Senin, 01 April 2013

ANALISIS STRUKTURALISME DAN FUNGSI CERITA RAKYAT LELA BUJANG MALAKA KABUPATEN SANGGAU


TUGAS KELOMPOK
MATA KULIAH SASTRA DAERAH
ANALISIS STRUKTURALISME DAN FUNGSI CERITA RAKYAT LELA BUJANG MALAKA KABUPATEN SANGGAU

Dosen Pengampu: Dr. A. Totok Priyadi, M.Pd.



Disusun oleh:

AULIA MELANI              (F11110023)
BERNADETA                   (F11110045)
GRACIA GANESHA       (F11110003)
LIDIA WATI                     (F11110049)
                                               
                                                                                

PROGRAM STUDI PENDIDIKAN BAHASA DAN SASTRA INDONESIA
JURUSAN PENDIDIKAN BAHASA DAN SENI
FAKULTAS KEGURUAN DAN ILMU PENDIDIKAN
UNIVERSITAS TANJUNGPURA
PONTIANAK
2012


BAB I
PENDAHULUAN

A.           Latar  Belakang
Sejak zaman dahulu kebudayaan bertutur atau bercerita telah berkembang di Indonesia.

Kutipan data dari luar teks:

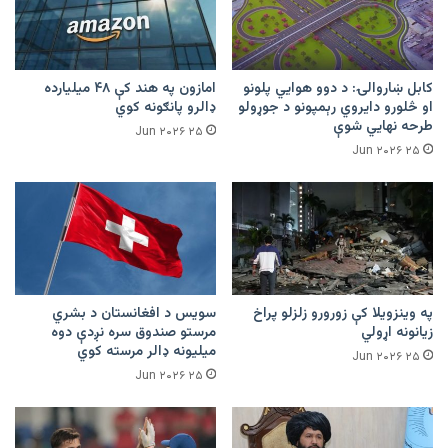
کابل ښاروالۍ: د دوو هوايي پلونو
امازون په هند کې ۴۸ میلیارده
او څلورو دایروي رېمپونو د جوړولو
ډالرو پانګونه کوي
طرحه نهایي شوې
۲۵ Jun ۲۰۲۶
۲۵ Jun ۲۰۲۶
په وینزویلا کې زورورو زلزلو پراخ
سویس د افغانستان د بشري
زیانونه اړولي
مرستو صندوق سره نږدې دوه
میلیونه ډالر مرسته کوي
۲۵ Jun ۲۰۲۶
۲۵ Jun ۲۰۲۶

Kebudayaan bertutur atau bercerita itu masih dilestarikan sampai sekarang. Bertutur atau bercerita biasanya dilakukan oleh orang tua kepada anaknya sebagai pengantar tidur. Cerita yang disampaikan bermacam-macam jenisnya, di antaranya dongeng, mite atau mitos, legenda, dan sebagainya. Berbagai bentuk cerita  tersebut populer dinamakan dengan cerita rakyat.
Cerita rakyat merupakan  sastra daerah yang berkembang di masyarakat Indonesia sejak zaman dahulu. Disebut cerita rakyat karena cerita tersebut memang bersumber dari rakyat dan berkembang di masyarakat. Cerita rakyat disajikan dalam bentuk lisan atau dari mulut ke mulut. Cerita rakyat disampaikan secara turun-temurun, bisa secara horizontal maupun vertikal. Secara horizontal, cerita rakyat disampaikan dari garis keluarga yang paling atas kemudian menurun ke bawah sesuai tingkatannya, misalnya dari nenek kepada ibu kemudian ibu menceritakan lagi kepada anaknya. Adapun secara vertikal, cerita rakyat disampaikan tidak menurut garis keturunan, bisa saja dari teman ke teman atau dari tetua adat kepada masyarakatnya. 
Penelitian terhadap cerita rakyat sangat penting dilakukan terutama untuk melestarikan cerita rakyat tersebut. Sangat ironis karena banyak anak muda sekarang yang tidak peduli lagi dengan kebudayaan bangsanya berupa cerita rakyat. Padahal, jika dianalisis lebih lanjut cerita rakyat memiliki keunikan tersendiri dan merupakan sarana untuk menyampaikan nilai-nilai kehidupan. Selain itu, dengan melakukan penelitian serta analisis terhadap cerita rakyat, kita dapat mengetahui struktur serta fungsi dari cerita rakyat tersebut. Bahan yang kami jadikan analisis yaitu cerita rakyat Lela Bujang Malaka.



B.            Masalah
Masalah yang akan dibahas dalam makalah ini sebagai berikut.
1.             Bagaimana analisis strukturalisme terhadap cerita rakyat Lela Bujang Malaka?
2.             Bagaimana analisis fungsi cerita rakyat Lela Bujang Malaka?

C.           Tujuan
Tujuan pembuatan makalah ini sebagai berikut.
1.             Pendeskripsian analisis strukturalisme terhadap cerita rakyat Lela Bujang Malaka.
2.             Pendeskripsian analisis fungsi cerita rakyat Lela Bujang Malaka.

BAB II
PEMBAHASAN

A.           Analisis Strukturalisme terhadap Cerita Rakyat Lela Bujang Malaka
Cerita rakyat Lela Bujang Malaka merupakan satu di antara cerita rakyat yang populer di kabupaten Sanggau. Cerita ini dapat dikategorikan sebagai legenda karena sampai sekarang bukti-bukti mengenai cerita ini dapat dirasakan dan dilihat. Akan tetapi, hanya orang-orang tertentu yang dapat melihat Lela Bujang Malaka karena bersifat gaib. Cerita ini berkembang ketika kerajaan Sanggau baru berdiri. Sampai sekarang cerita ini tetap dilestarikan secara turun-temurun.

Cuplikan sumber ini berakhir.